Tuesday, March 15, 2016

Ides of March



Writing is something we all do but English Class was something few relished at the tender ages of 'life' - youth is truly a two sided blade where you are a sponge for information and yet your other side just wants to explore and play in the social arena.

I learned to read from encyclopedias before I was 'taught' to read in school.  My first reader, of course, was "Dick and Jane".  I brought it home and went into my room reading the entire book.  I know impressive since it had at least 6 to 12 words on a page but I devoured it like a Willy Wonka's Golden Ticket Chocolate Bar.  Do children love to read because they learn how or are they born with the gene?  Later in life I learned that my father was an insatiable reader.  I never knew that because I was not raised with near him or I was out in that social arena.

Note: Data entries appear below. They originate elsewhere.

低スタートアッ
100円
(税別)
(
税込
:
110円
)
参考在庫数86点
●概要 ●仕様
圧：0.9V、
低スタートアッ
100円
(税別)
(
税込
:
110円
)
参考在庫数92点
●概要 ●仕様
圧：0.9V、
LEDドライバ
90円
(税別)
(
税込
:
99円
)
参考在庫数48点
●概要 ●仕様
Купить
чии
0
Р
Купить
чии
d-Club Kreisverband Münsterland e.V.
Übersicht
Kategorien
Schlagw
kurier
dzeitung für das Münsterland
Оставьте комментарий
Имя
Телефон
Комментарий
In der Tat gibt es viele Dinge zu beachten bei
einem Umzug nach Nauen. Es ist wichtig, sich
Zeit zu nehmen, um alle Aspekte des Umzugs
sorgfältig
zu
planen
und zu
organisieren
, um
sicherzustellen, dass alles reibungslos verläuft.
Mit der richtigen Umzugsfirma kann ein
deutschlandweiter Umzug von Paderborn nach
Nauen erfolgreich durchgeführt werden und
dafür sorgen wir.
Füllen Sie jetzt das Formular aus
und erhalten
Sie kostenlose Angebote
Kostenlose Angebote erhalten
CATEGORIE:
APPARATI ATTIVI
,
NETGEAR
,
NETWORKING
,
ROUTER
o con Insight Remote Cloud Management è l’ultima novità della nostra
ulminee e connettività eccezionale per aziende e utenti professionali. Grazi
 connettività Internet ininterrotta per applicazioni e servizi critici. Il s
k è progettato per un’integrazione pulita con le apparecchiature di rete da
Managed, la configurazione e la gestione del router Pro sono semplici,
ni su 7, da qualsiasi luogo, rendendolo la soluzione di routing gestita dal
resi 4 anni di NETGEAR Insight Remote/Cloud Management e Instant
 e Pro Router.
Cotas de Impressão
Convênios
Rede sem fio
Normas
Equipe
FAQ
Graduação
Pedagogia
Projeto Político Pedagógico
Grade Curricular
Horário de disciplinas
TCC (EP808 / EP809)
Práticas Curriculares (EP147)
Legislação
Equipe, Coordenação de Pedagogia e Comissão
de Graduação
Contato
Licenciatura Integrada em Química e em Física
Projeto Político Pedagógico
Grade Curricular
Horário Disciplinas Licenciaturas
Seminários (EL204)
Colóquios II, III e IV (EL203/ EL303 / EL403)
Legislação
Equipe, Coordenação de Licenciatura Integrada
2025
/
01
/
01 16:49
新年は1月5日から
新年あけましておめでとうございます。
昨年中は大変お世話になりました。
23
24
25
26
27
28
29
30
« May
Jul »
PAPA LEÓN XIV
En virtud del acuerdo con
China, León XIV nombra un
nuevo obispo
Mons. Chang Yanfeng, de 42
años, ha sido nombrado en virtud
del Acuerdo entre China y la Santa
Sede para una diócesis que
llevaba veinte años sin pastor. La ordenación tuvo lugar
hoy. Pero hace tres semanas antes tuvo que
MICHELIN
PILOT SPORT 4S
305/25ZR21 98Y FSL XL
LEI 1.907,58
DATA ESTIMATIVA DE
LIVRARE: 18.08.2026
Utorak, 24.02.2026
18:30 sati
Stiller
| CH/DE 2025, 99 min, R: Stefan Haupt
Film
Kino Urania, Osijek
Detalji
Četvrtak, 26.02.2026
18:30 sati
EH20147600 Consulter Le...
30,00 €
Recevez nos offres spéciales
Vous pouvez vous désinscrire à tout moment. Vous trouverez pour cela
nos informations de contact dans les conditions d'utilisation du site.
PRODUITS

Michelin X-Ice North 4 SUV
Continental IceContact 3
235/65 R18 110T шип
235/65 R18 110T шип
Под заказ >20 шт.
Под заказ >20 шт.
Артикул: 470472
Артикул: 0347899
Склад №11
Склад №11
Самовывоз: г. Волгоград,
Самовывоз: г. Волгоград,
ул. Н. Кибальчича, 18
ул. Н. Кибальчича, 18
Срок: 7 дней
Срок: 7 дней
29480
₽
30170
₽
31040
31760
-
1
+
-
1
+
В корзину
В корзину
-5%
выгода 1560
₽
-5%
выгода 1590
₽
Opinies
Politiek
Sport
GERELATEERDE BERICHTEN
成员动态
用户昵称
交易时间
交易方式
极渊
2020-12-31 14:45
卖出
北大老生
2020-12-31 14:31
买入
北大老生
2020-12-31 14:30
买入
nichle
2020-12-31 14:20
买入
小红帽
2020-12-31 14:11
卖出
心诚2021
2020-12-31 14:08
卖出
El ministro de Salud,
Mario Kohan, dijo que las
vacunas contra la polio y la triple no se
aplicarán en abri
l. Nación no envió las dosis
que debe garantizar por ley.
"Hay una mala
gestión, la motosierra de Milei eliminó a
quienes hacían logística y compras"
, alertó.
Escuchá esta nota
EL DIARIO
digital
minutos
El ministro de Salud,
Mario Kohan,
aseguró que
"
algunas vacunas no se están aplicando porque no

I can't remember a time that I didn't have a library card or didn't spend an enormous amount of time in a library reading or researching.  I was lousy at researching because I didn't slow down my brain long enough to absorb the 'non-interesting' subjects like I should have done but that is another story.

The Ides of March brings back my 9th grade year in High School.  I had a great English teacher and our desks were in a horseshoe facing him but honestly I can't tell you what he even looked like or his name but he introduced us to the classics like Caesar.  It wasn't until my senior year that I had a teacher who loved Shakespeare.   He was a very cool teacher and I didn't realize then but it is hard to teach teenagers the things you love and the reason that you are a teacher.  In seventh grade, my History teacher was a Civil War buff who formed my love of American History.

School is very important and teachers who love teaching are vital to forming a life long journey in one's soul.  Reading the classics today has a bigger impact on me than it did at fifteen because I see so much more now than I did then.  "E tu Brute."  is one of my favorite expressions - one of betrayal of a close trusted confidant and friend.  This is a sincere part of living - and why trust given so openly can not be mended once it is broken.

We are fragile even when we build that metal shield to stop the bad from rising out of what we hold dear - the Ides of March is about the ultimate betrayal, the ultimate inability to understand that our strength is not complete control but in accepting the feelings and beliefs of others.  Uniqueness is what each of us are and what we should protect but to accept difference is what makes us humble.

Writing is something tangible that controls a writer's thirst - creation is something that soothes a writer's soul - there is never a beginning or ending of a writer.  Long past the dust to dust of our being lives our words, our thoughts and over essence - words are our legacy.